4.4. Frame Management

This section descibes how to manage frames, which are used to store data in xGT. A detailed description of the frame data model is found in Graph Data Model: Frames and Namespaces.

Frames in xGT can be created directly by specifying the frame schema. In this case frames are empty after creation and data must be loaded in as a separate step. The API calls are:

Frames can also be created implicitly from a data source. In this case, the schema is inferred from the data, the frame is created, and the data is loaded in one step. The beta API calls are:

4.4.1. Direct Frame Creation

Frames in xGT can be created by the client API calls create_vertex_frame(), create_edge_frame() and create_table_frame(). Each of these API calls requires passing in the frame name and schema.

If the name parameter is a fully qualified name, the frame is created in the namespace specified. If it contains only the name of the frame, the frame is created in the default namespace. For more information on namespaces, see Graph Data Model: Frames and Namespaces. If a frame of the specified name already exists in the namespace, an error is thrown and the frame is not created again.

The schema describes the names and data types of each column of a frame. These columns correspond to the properties of each element of the frame. For example, in the example below, the Employees frame has a schema with three columns and any vertex that will belong to this frame will have these three properties (the value of a property can be null if that column is not a key column):

server = xgt.Connection()

person_frame = server.create_vertex_frame(name = 'Employees',
                                          schema = [['person_id', xgt.INT],
                                                    ['name', xgt.TEXT,
                                                    ['start_date', xgt.DATE]],
                                          key = 'person_id')

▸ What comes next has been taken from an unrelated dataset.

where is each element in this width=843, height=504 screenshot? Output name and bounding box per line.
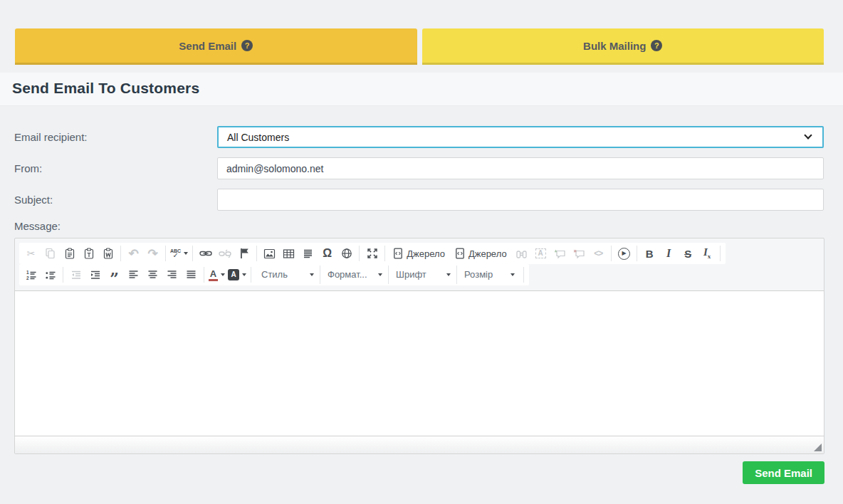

A list of supported data types is found in Data Movement.

To create a vertex frame, one column of the schema must be specified as the key with the key parameter and will be used to uniquely identify vertices in the frame.

To create an edge frame, additional parameters specifying the source and target vertices must be provided. The source and target parameters indicate which vertex frames the edge frame is connecting. Each of these is either the name of a vertex frame or a VertexFrame object. They can be the same or different frames. The source_key and target_key parameters indicate which columns of the edge frame’s schema are used to identify the source vertex and target vertex, respectively, of the edge. For each row of the edge frame, the value assigned to the source_key column corresponds to the key column of a row in the vertex frame given by the source parameter. Similarly, for each row of the edge frame, the value assigned to the target_key column corresponds to the key column of a row in the vertex frame given by the target parameter. The remaining columns are properties of the edge.

4.4.1.1. Example

server = xgt.Connection()

person_frame = server.create_vertex_frame(name = 'Employees',
                                          schema = [['person_id', xgt.INT],
                                                    ['name', xgt.TEXT],
                                                    ['start_date', xgt.DATE]],
                                          key = 'person_id')

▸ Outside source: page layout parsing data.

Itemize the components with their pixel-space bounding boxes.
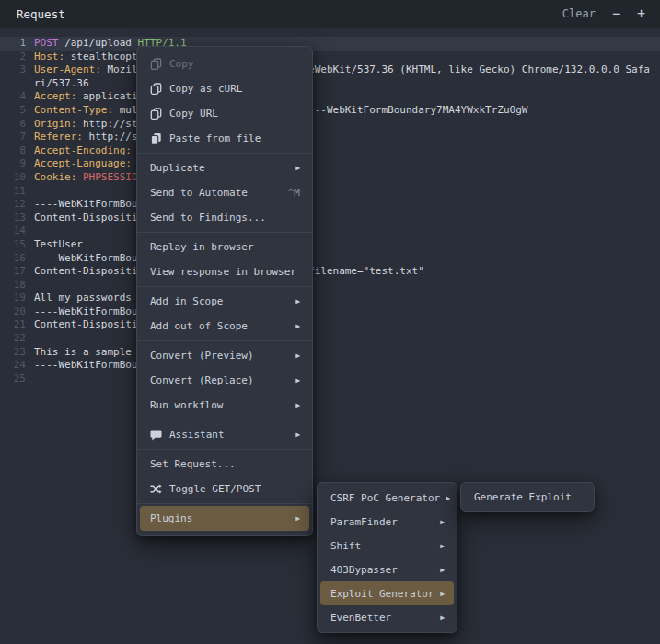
menu-item-assistant[interactable]: Assistant▶ — [140, 422, 309, 447]
line-number: 8 — [0, 144, 26, 158]
menu-item-add-out-of-scope[interactable]: Add out of Scope▶ — [140, 314, 309, 339]
line-number: 11 — [0, 185, 26, 199]
menu-item-send-to-findings[interactable]: Send to Findings... — [140, 205, 309, 230]
menu-item-label: Copy URL — [169, 108, 218, 120]
code-line[interactable]: 24----WebKitFormBoundary7MA4YWxkTrZu0gW — [0, 359, 660, 373]
menu-item-label: Run workflow — [150, 399, 223, 411]
menu-item-label: ParamFinder — [330, 516, 398, 528]
chevron-right-icon: ▶ — [290, 401, 300, 409]
code-line[interactable]: 7Referer: http://stealthcopter.example.c… — [0, 131, 660, 144]
code-text — [26, 279, 34, 293]
menu-item-paramfinder[interactable]: ParamFinder▶ — [320, 510, 454, 534]
menu-item-convert-preview[interactable]: Convert (Preview)▶ — [140, 343, 309, 368]
menu-item-view-response-in-browser[interactable]: View response in browser — [140, 259, 309, 284]
menu-item-403bypasser[interactable]: 403Bypasser▶ — [320, 558, 454, 581]
plus-icon: + — [637, 6, 645, 22]
menu-item-run-workflow[interactable]: Run workflow▶ — [140, 393, 309, 418]
code-line[interactable]: 3User-Agent: Mozilla/5.0 (X11; Linux x86… — [0, 63, 660, 77]
context-menu: CopyCopy as cURLCopy URLPaste from fileD… — [136, 46, 313, 536]
code-line[interactable]: 17Content-Disposition: form-data; name="… — [0, 265, 660, 279]
line-number: 10 — [0, 171, 26, 185]
menu-item-csrf-poc-generator[interactable]: CSRF PoC Generator▶ — [320, 486, 454, 510]
code-line[interactable]: 16----WebKitFormBoundary7MA4YWxkTrZu0gW — [0, 252, 660, 266]
code-line[interactable]: 10Cookie: PHPSESSID=secret123 — [0, 171, 660, 185]
menu-item-exploit-generator[interactable]: Exploit Generator▶ — [320, 581, 454, 605]
clear-button[interactable]: Clear — [562, 7, 596, 20]
code-line[interactable]: 19All my passwords are in here — [0, 292, 660, 305]
code-line[interactable]: 6Origin: http://stealthcopter.example.co… — [0, 118, 660, 132]
menu-item-replay-in-browser[interactable]: Replay in browser — [140, 235, 309, 259]
code-text — [26, 185, 34, 199]
paste-icon — [150, 132, 162, 144]
menu-item-label: Add in Scope — [150, 295, 223, 307]
menu-item-label: Toggle GET/POST — [169, 483, 261, 495]
panel-header: Request Clear − + — [0, 0, 660, 28]
menu-item-label: Plugins — [150, 512, 192, 524]
menu-item-label: 403Bypasser — [330, 564, 398, 576]
menu-item-send-to-automate[interactable]: Send to Automate^M — [140, 180, 309, 205]
code-line[interactable]: 2Host: stealthcopter.example.com — [0, 51, 660, 64]
menu-separator — [137, 232, 312, 233]
line-number: 24 — [0, 359, 26, 373]
panel-title: Request — [17, 7, 65, 21]
menu-item-label: Convert (Replace) — [150, 374, 254, 386]
menu-item-shift[interactable]: Shift▶ — [320, 534, 454, 558]
plugins-submenu: CSRF PoC Generator▶ParamFinder▶Shift▶403… — [317, 482, 457, 633]
menu-item-label: Send to Automate — [150, 187, 248, 199]
menu-item-label: Set Request... — [150, 458, 236, 470]
menu-item-toggle-get-post[interactable]: Toggle GET/POST — [140, 477, 309, 501]
menu-item-label: View response in browser — [150, 266, 296, 278]
menu-item-convert-replace[interactable]: Convert (Replace)▶ — [140, 368, 309, 393]
menu-separator — [137, 153, 312, 154]
code-text — [26, 373, 34, 386]
line-number: 3 — [0, 63, 26, 77]
menu-item-copy: Copy — [140, 52, 309, 76]
add-button[interactable]: + — [637, 7, 645, 21]
menu-item-paste-from-file[interactable]: Paste from file — [140, 126, 309, 151]
code-line[interactable]: 25 — [0, 373, 660, 386]
line-number: 25 — [0, 373, 26, 386]
code-line[interactable]: 9Accept-Language: en-US,en;q=0.9 — [0, 157, 660, 171]
line-number — [0, 77, 26, 91]
menu-item-copy-url[interactable]: Copy URL — [140, 101, 309, 126]
chevron-right-icon: ▶ — [440, 494, 450, 502]
code-line[interactable]: 22 — [0, 332, 660, 346]
line-number: 19 — [0, 292, 26, 305]
collapse-button[interactable]: − — [612, 7, 620, 21]
code-text — [26, 332, 34, 346]
menu-item-generate-exploit[interactable]: Generate Exploit — [464, 485, 591, 509]
code-line[interactable]: 4Accept: application/json — [0, 90, 660, 104]
menu-item-label: Paste from file — [169, 132, 261, 144]
line-number: 23 — [0, 346, 26, 360]
code-line[interactable]: 5Content-Type: multipart/form-data; boun… — [0, 104, 660, 118]
menu-separator — [137, 503, 312, 504]
code-line[interactable]: 12----WebKitFormBoundary7MA4YWxkTrZu0gW — [0, 198, 660, 212]
menu-item-label: Replay in browser — [150, 241, 254, 253]
code-line[interactable]: 20----WebKitFormBoundary7MA4YWxkTrZu0gW — [0, 305, 660, 319]
code-line[interactable]: 15TestUser — [0, 238, 660, 252]
code-line[interactable]: 23This is a sample text file — [0, 346, 660, 360]
code-line[interactable]: 11 — [0, 185, 660, 199]
menu-item-copy-as-curl[interactable]: Copy as cURL — [140, 76, 309, 101]
menu-item-plugins[interactable]: Plugins▶ — [140, 506, 309, 531]
code-line[interactable]: 14 — [0, 224, 660, 238]
code-line[interactable]: ri/537.36 — [0, 77, 660, 91]
menu-item-evenbetter[interactable]: EvenBetter▶ — [320, 605, 454, 629]
code-line[interactable]: 13Content-Disposition: form-data; name="… — [0, 212, 660, 225]
menu-separator — [137, 340, 312, 341]
menu-item-set-request[interactable]: Set Request... — [140, 452, 309, 477]
chevron-right-icon: ▶ — [290, 322, 300, 330]
code-line[interactable]: 21Content-Disposition: form-data; name="… — [0, 318, 660, 332]
chevron-right-icon: ▶ — [290, 431, 300, 439]
minus-icon: − — [612, 6, 620, 22]
chat-bubble-icon — [150, 429, 162, 441]
code-line[interactable]: 1POST /api/upload HTTP/1.1 — [0, 37, 660, 51]
line-number: 20 — [0, 305, 26, 319]
line-number: 17 — [0, 265, 26, 279]
menu-item-add-in-scope[interactable]: Add in Scope▶ — [140, 289, 309, 314]
copy-icon — [150, 83, 162, 95]
code-line[interactable]: 18 — [0, 279, 660, 293]
code-line[interactable]: 8Accept-Encoding: gzip, deflate, br — [0, 144, 660, 158]
line-number: 12 — [0, 198, 26, 212]
menu-item-duplicate[interactable]: Duplicate▶ — [140, 155, 309, 180]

company_frame = server.create_vertex_frame(name = 'Companies',
                                           schema = [['company_id', xgt.INT],
                                                     ['name', xgt.TEXT],
                                                     ['profit', xgt.INT]],
                                           key = 'company_id')

friend_frame = server.create_edge_frame(name = 'FriendsWith',
                                        source = 'Employees',
                                        target = 'Employees',
                                        schema = [['source_id', xgt.INT],
                                                  ['target_id', xgt.INT]],
                                        source_key = 'source_id',
                                        target_key = 'target_id')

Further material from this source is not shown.